9 Cautions for Young Church Leaders (and Older Leaders, Too, Actually)

I love the young church leaders God is raising up around the world. Whether they’re laypersons or professional church leaders, they have a height of desire for the work of God that’s fun to watch. It’s because I love them that I, as an older leader, offer these cautions. In fact, perhaps these cautions apply to all of us as we move toward a new year:

  1. Don’t let your passion wane. Seldom does today’s present-tense passion automatically become tomorrow’s driving force. It really is possible to let ministry, life, problems, etc., rob us of our passion. Any time you recognize your passion is draining, run back to God.
  2. Don’t lose your Great Commission worldview. Your generation has grown up with the Internet and cable TV; thus, you’ve been raised watching the world with the tap of a key. You’re committed to taking gospel risks to take the Good News to the nations. Cling to this commitment – it’s easy to lose, too, when your own life gets complicated.
  3. Don’t forget that you don’t know everything. None of us does – but most of us can remember a time when we thought we did.
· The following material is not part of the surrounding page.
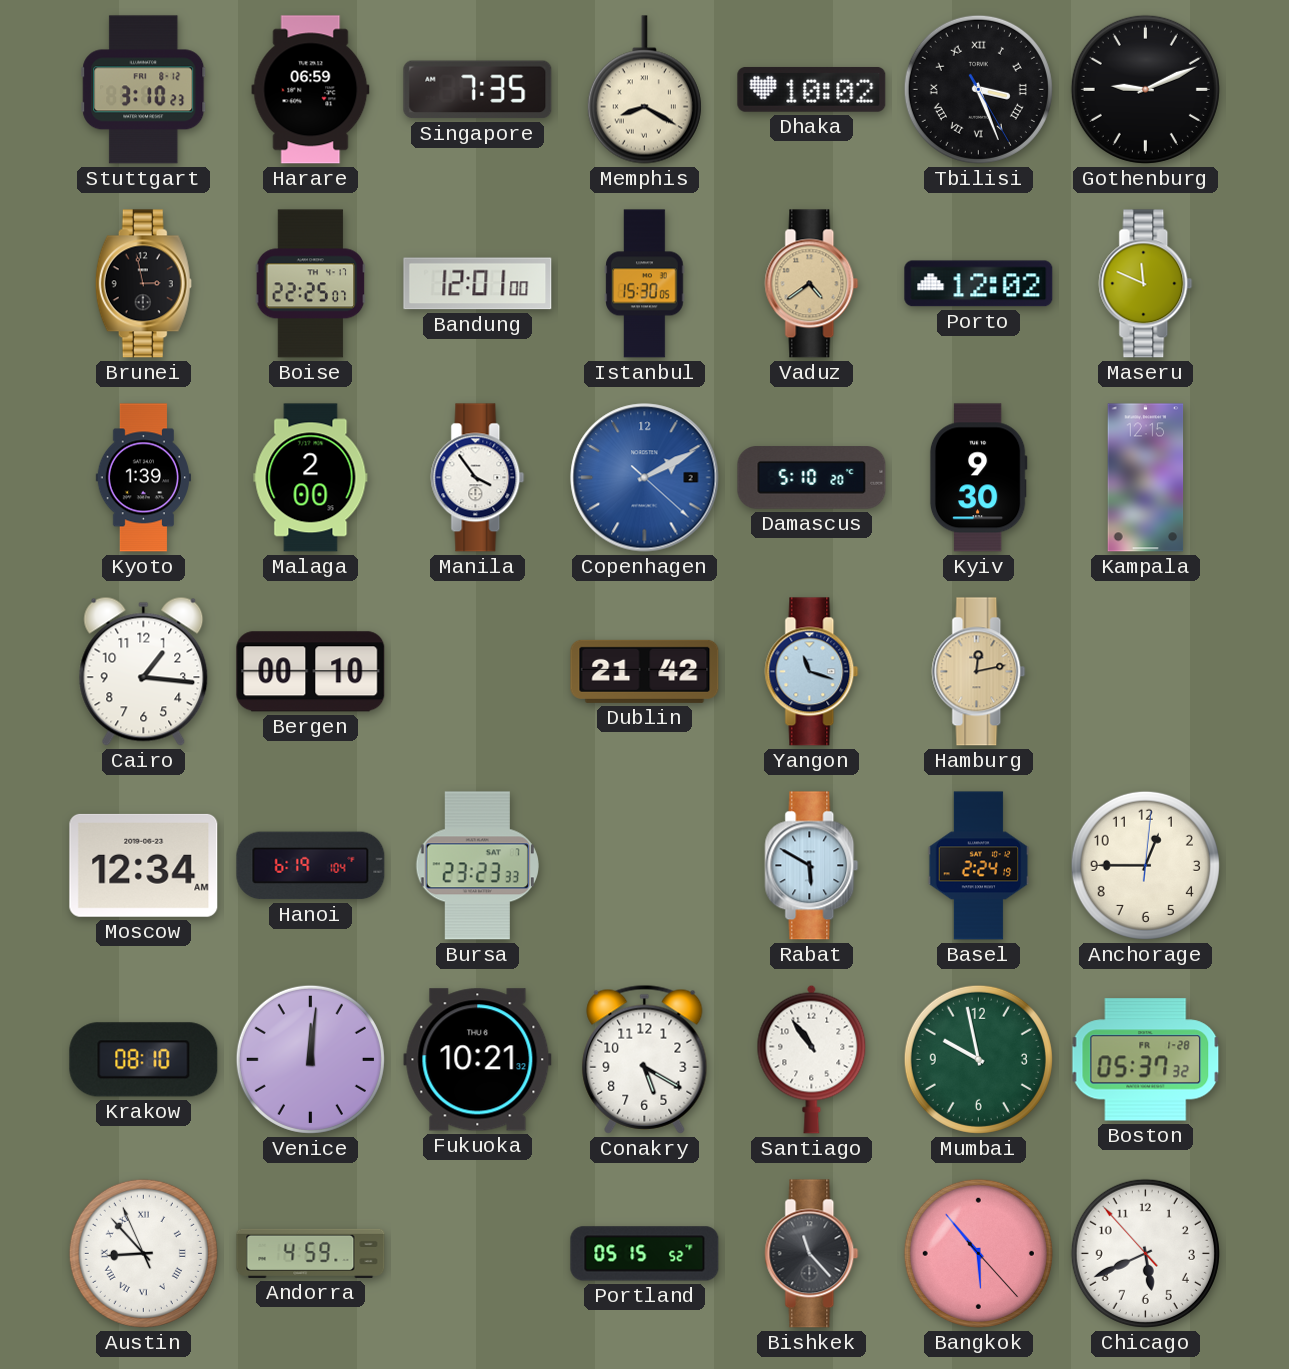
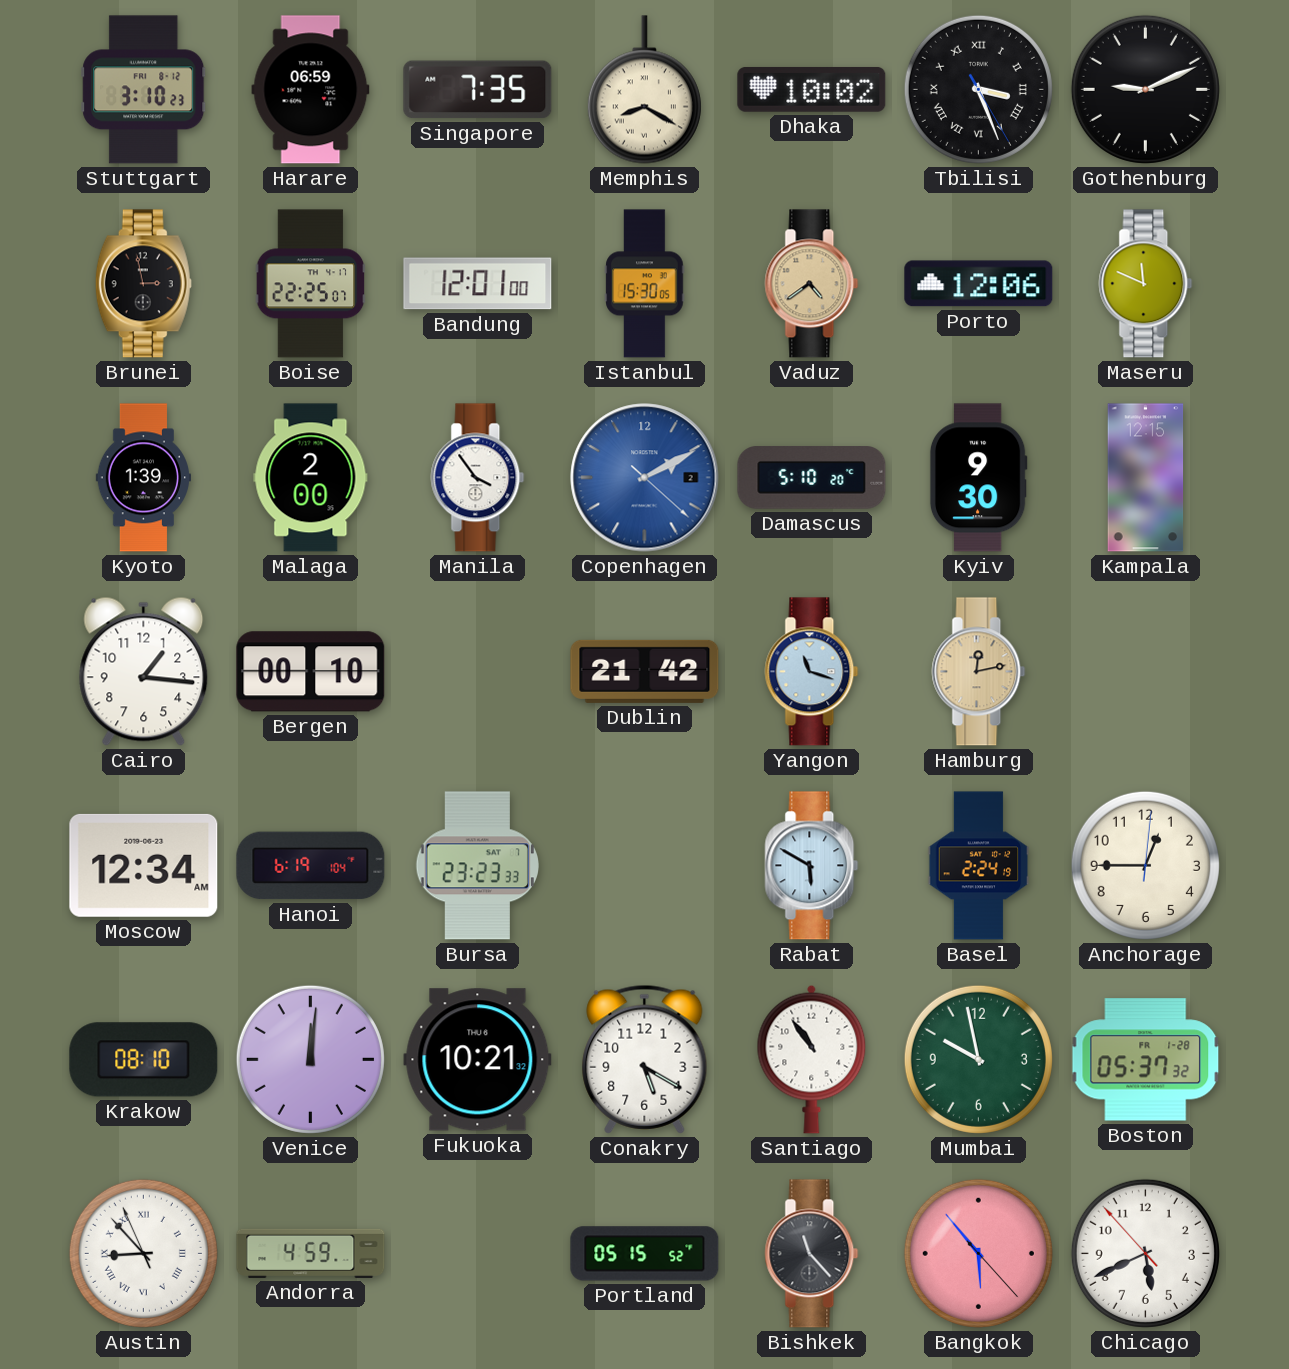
Porto: 12:02 -> 12:06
I often wonder why God didn’t strike me down when I was a young leader who was sure God put me here to correct everyone else!
  4. Don’t be a loner. Most of you understand this problem, as evidenced in your commitment to a plurality of leaders and teams of church planters. However, that commitment sometimes disappears when we find ourselves with hidden sin or a broken spirit. Lock arms with others in such a way it’s almost impossible to become a loner.
  5. Don’t do God’s work in your own power. This one’s a real challenge. Because most of us can go through the motions of Christian leadership, we have a tendency to operate in our own ability. We lead first and pray second – and then only when we must pray. Don’t do that.
  6. Don’t forget that you’re always a witness. Here, my concern is that you might exercise your Christian liberty in such a way that you harm your witness or hurt a weaker brother. I’m not asking you to live in legalism, though; I’m simply encouraging you to think wisely about choices that might hinder others.
  7. Don’t weaken your commitment to the Word. In my own denomination (the Southern Baptist Convention), you’ve grown up under leaders who made a historic commitment to the Word of God beginning in the 1970s. That’s no guarantee, however, that you’ll keep that commitment. As I begin to hear compromises on the inerrancy of the Word, I caution you against that move.
  8. Don’t neglect evangelism for the sake of discipleship. You rightly recognize that my generation has done a terrible job of discipling believers, and you’re working to correct that omission. On the other hand, be careful not to spend so much time discipling believers that you spend no time telling the gospel to non-believers.
  9. Don’t assume you can’t fall. You can. I promise you. I’ve been with too many of your peers who are out of ministry, who’ve lost their marriages, or who’ve walked away from the church to think otherwise. I’ve never met any of them, though, who thought they’d fall.

What general cautions might you add – for all of us?